Doğru olduğunu bildiğin yolda ilerle, kim ne derse desin. “Normal“ olduğu söylenen her şeye, kuşkuyla yaklaş!

-Karl Marx

Ölesiye çalışarak kazanma hırsı, başarı güdüsü ve sahip olma tutkusu, ekonomik etkinlikleri insan yaşamının ana hedefi ve amacı haline getirerek, insanın doğal yaşamdan ve ahlaki değerlerden uzaklaşmasına neden olur. Gerçekten şimdi o anları yaşıyoruz. Yozlaşmış ve kendi kaderine terk edilmiş bir ülke, yoksulluk alabildiğine. Cinnet halleri baş göstermekte….

*****

“Bir yanım olabildiğince huzursuz ve yorgun. Diğer yanım mucizelere ve düşlerin gerçek olabileceğine halen inanıyor ve heyecanını koruyor. Bu iki yan arasında ben, eziliyorum.” Frida Kahlo

Alışkanlıkları değiştirmek gerekiyor. Daha az sosyal medya, daha çok doğa, daha çok kitap.

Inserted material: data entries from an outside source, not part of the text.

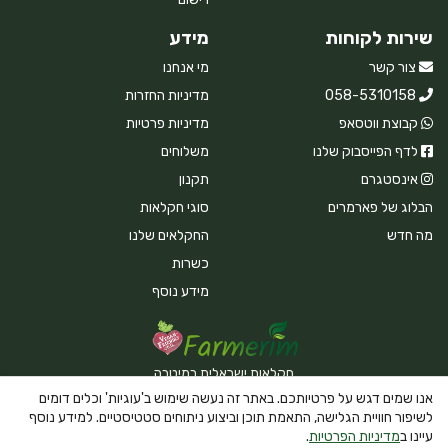
שירות לקוחות
מידע
צור קשר
מי אנחנו
058-5310158
מדיניות החזרות
קבוצת ווטסאפ
מדיניות פרטיות
לדף הפייסבוק שלנו
משלוחים
אינסטגרם
תקנון
הבלוג של פארמרים
סוגי חקלאות
מה חדש
החקלאים שלנו
כשרות
מידע נוסף
חקלאות ישראלית במיטבה
אנו שמים דגש על פרטיותכם. באתר זה נעשה שימוש ב'עוגיות' וכלים דומים
לשיפור חוויית הגלישה, התאמת תוכן וביצוע ניתוחים סטטיסטיים. למידע נוסף
עיינו ב
מדיניות הפרטיות
.
Powered By Farmerim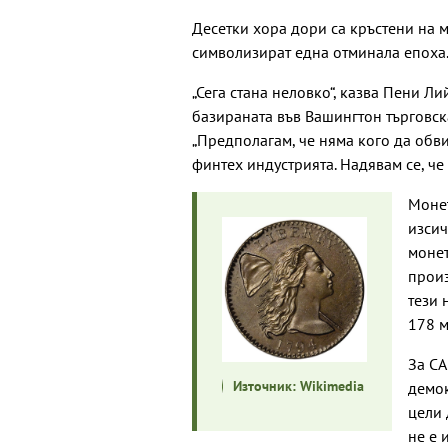
Десетки хора дори са кръстени на 
символизират една отминала епоха
„Сега стана неловко“, казва Пени Л
базираната във Вашингтон търговска
„Предполагам, че няма кого да обви
финтех индустрията. Надявам се, че
Монет
изсич
монет
произ
тези 
178 м
За СА
Източник: Wikimedia
демок
цели 
не е 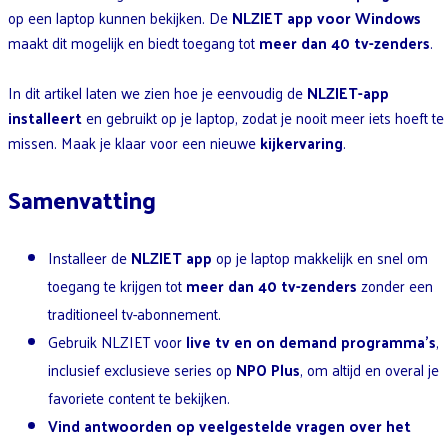
op een laptop kunnen bekijken. De
NLZIET app voor Windows
maakt dit mogelijk en biedt toegang tot
meer dan 40 tv-zenders
.
In dit artikel laten we zien hoe je eenvoudig de
NLZIET-app
installeert
en gebruikt op je laptop, zodat je nooit meer iets hoeft te
missen. Maak je klaar voor een nieuwe
kijkervaring
.
Samenvatting
Installeer de
NLZIET app
op je laptop makkelijk en snel om
toegang te krijgen tot
meer dan 40 tv-zenders
zonder een
traditioneel tv-abonnement.
Gebruik NLZIET voor
live tv en on demand programma’s
,
inclusief exclusieve series op
NPO Plus
, om altijd en overal je
favoriete content te bekijken.
Vind antwoorden op veelgestelde vragen over het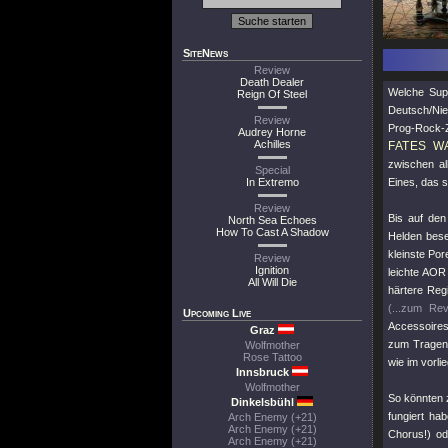
SiteNews
Review
Death Dealer
Welche Sup
Reign Of Steel
Deutsch/Nie
Review
Prog-Rock-Z
Audrey Horne
Achilles
FATES W
zwischen al
Special
In Extremo
Eines, das 
Review
Bis auf de
North Sea Echoes
How To Cast A Shadow
Helden beset
kleinste Po
Review
Ignition
leichte AOR 
All Will Die
härtere Reg
(...zum Rev
Upcoming Live
Accessoires
Graz
zum Tragen,
Wolfmother
Rose Tattoo
wie im vorli
Innsbruck
Wolfmother
So könnten 
Dinkelsbühl
fungiert ha
Arch Enemy (+21)
Arch Enemy (+21)
Chorus!) o
Arch Enemy (+21)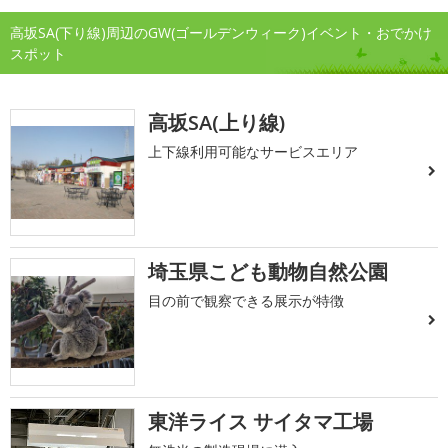
高坂SA(下り線)周辺のGW(ゴールデンウィーク)イベント・おでかけ
スポット
高坂SA(上り線)
上下線利用可能なサービスエリア
埼玉県こども動物自然公園
目の前で観察できる展示が特徴
東洋ライス サイタマ工場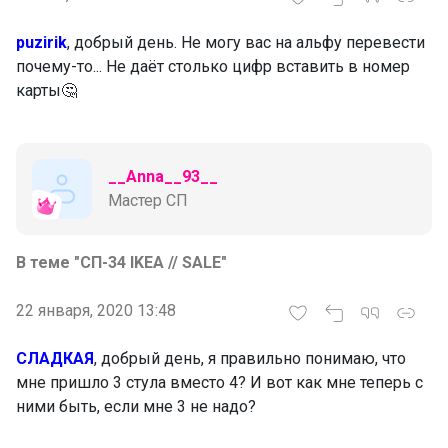
puzirik
, добрый день. Не могу вас на альфу перевести
почему-то... Не даёт столько цифр вставить в номер
карты🤔
__Anna__93__
Мастер СП
В теме "СП-34 IKEA // SALE"
22 января, 2020 13:48
СЛАДКАЯ
, добрый день, я правильно понимаю, что
мне пришло 3 стула вместо 4? И вот как мне теперь с
ними быть, если мне 3 не надо?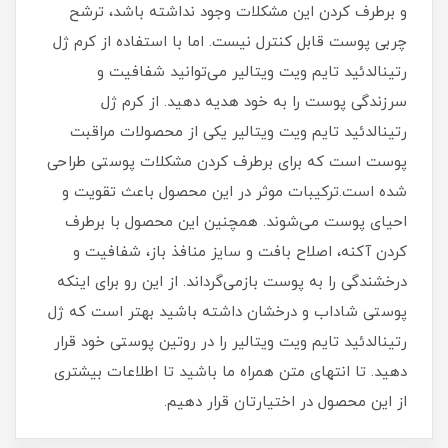
و برطرف کردن این مشکلات وجود نداشته باشد، ترشح
چربی پوست قابل کنترل نیست. اما با استفاده از كرم ژل
رتينالدئيد تايم ويت ويتالير می‌توانید شفافیت و
سرزندگی پوست را به خود هدیه دهید. از كرم ژل
رتينالدئيد تايم ويت ويتالير یکی از محصولات مراقبت
پوست است که برای برطرف کردن مشکلات پوستی طراحی
شده است.ترکیبات موثر در این محصول باعث تقویت و
احیای پوست می‌شوند. همچنین این محصول با برطرف
كردن آكنه، اصلاح بافت و سايز منافذ باز، شفافيت و
درخشندگى را به پوست بازمی‌گرداند. از این رو برای اینکه
پوستی شاداب و درخشان داشته باشید بهتر است که ژل
رتينالدئيد تايم ويت ويتالير را در روتین پوستی خود قرار
دهید. تا انتهای متن همراه ما باشید تا اطلاعات بیشتری
از این محصول در اختیارتان قرار دهیم.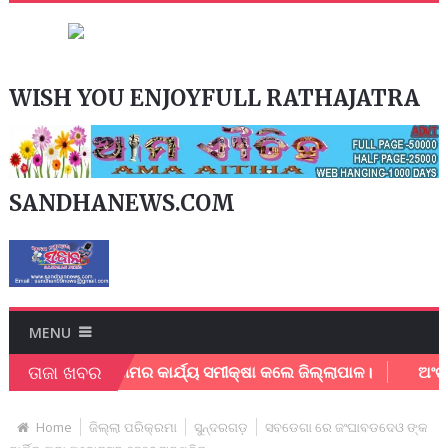
WISH YOU ENJOYFULL RATHAJATRA
SANDHANEWS.COM
MENU
ତାଜା ଖବର
ମହାନଗର ନିଗମର କାର୍ଯ୍ୟ ସମୀକ୍ଷା କଲେ ଜିଲ୍ଲାପାଳ।
ଅଂଚଳ ବିକା
Home
ଜିଲ୍ଲା ପରିକ୍ରମା
ସୁନ୍ଦରଗଡ଼
ସବଡେଗା ରେ ଜଂଘାବଡଦେଓ ଙ୍କ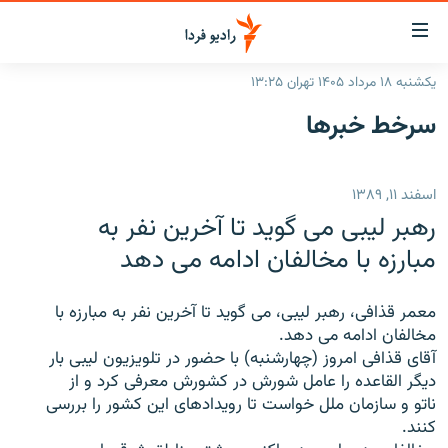
ینک‌های
ابلیت
سترسی
یکشنبه ۱۸ مرداد ۱۴۰۵ تهران ۱۳:۲۵
ازگشت
صفحه اصلی
سرخط‌ خبرها
ازگشت
ایران
ه
نوی
جهان
اسفند ۱۱, ۱۳۸۹
صلی
رادیو
فتن
رهبر لیبی می گوید تا آخرین نفر به
ه
پادکست
انتخاب کنید و بشنوید
مبارزه با مخالفان ادامه می دهد
فحه
چندرسانه‌ای
برنامه‌های رادیویی
ستجو
معمر قذافی، رهبر لیبی، می گوید تا آخرین نفر به مبارزه با
زنان فردا
فرکانس‌ها
گزارش‌های تصویری
مخالفان ادامه می دهد.
آقای قذافی امروز (چهارشنبه) با حضور در تلویزیون لیبی بار
گزارش‌های ویدئویی
English
دیگر القاعده را عامل شورش در کشورش معرفی کرد و از
ناتو و سازمان ملل خواست تا رویدادهای این کشور را بررسی
کنند.
به ما بپیوندید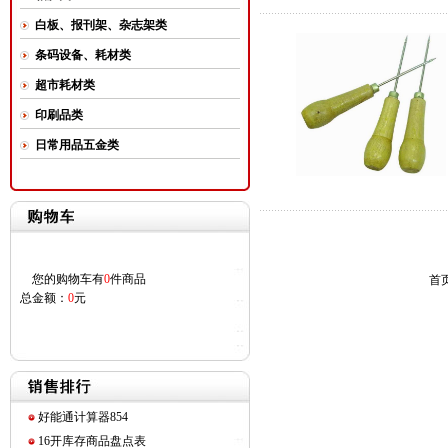
白板、报刊架、杂志架类
条码设备、耗材类
超市耗材类
印刷品类
日常用品五金类
您的购物车有
0
件商品
首页
总金额：
0
元
好能通计算器854
16开库存商品盘点表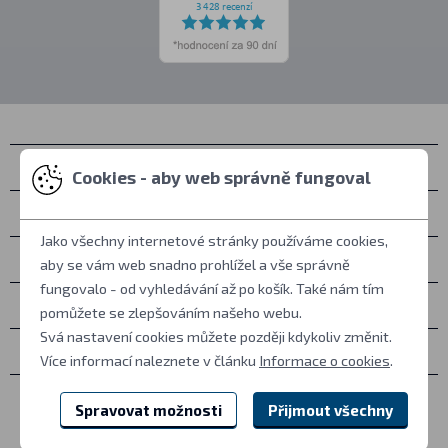
Kontakty
Cookies - aby web správně fungoval
Osobní vyzvednutí
Jako všechny internetové stránky používáme cookies,
Vše o nákupu
aby se vám web snadno prohlížel a vše správně
fungovalo - od vyhledávání až po košík. Také nám tím
Další informace
pomůžete se zlepšováním našeho webu.
Svá nastavení cookies můžete později kdykoliv změnit.
Ostatní
Více informací naleznete v článku
Informace o cookies
.
Spravovat možnosti
Přijmout všechny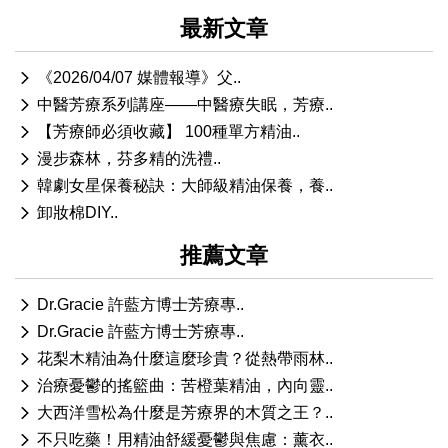
最新文章
《2026/04/07 媒體報導》父..
中醫芳療系列講座——中醫療失眠，芳療..
【芳療師必須收藏】 100種單方精油..
漫步森林，芬多精的洗禮..
韓劇女星保養秘訣：大師級精油保養，養..
卸妝棉DIY..
推薦文章
Dr.Gracie 許藍方博士芳療專..
Dr.Gracie 許藍方博士芳療專..
花梨木精油為什麼這麼珍貴？從熱帶雨林..
治療憂鬱的搖籃曲：苦橙葉精油，內向靈..
大西洋雪松為什麼是芳療界的木質之王？..
不只吃藥！用精油舒緩憂鬱與焦慮：薰衣..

Sosyal etkinlikler sınırlanmış olsa da es,dost ve akrabalarla daha çok iletişim. Dar ve sınırlı alanlardan geniş ve farklı alanlara yönelim.Hayatın farkına varalım…İnsan olduğumuzu unutmadan…

Yazımı Ahmet Telli’nin ölümsüz bir şiiri ile bitirmek istiyorum…

“Söz / de sararır biterken bir aşk.

Kediye iyi bak çiçekleri sula.

Diyorsam da aldırma sözlerime.

Alışkanlık işte başka birşey değil.

Söz / de sararır biterken bir aşk ”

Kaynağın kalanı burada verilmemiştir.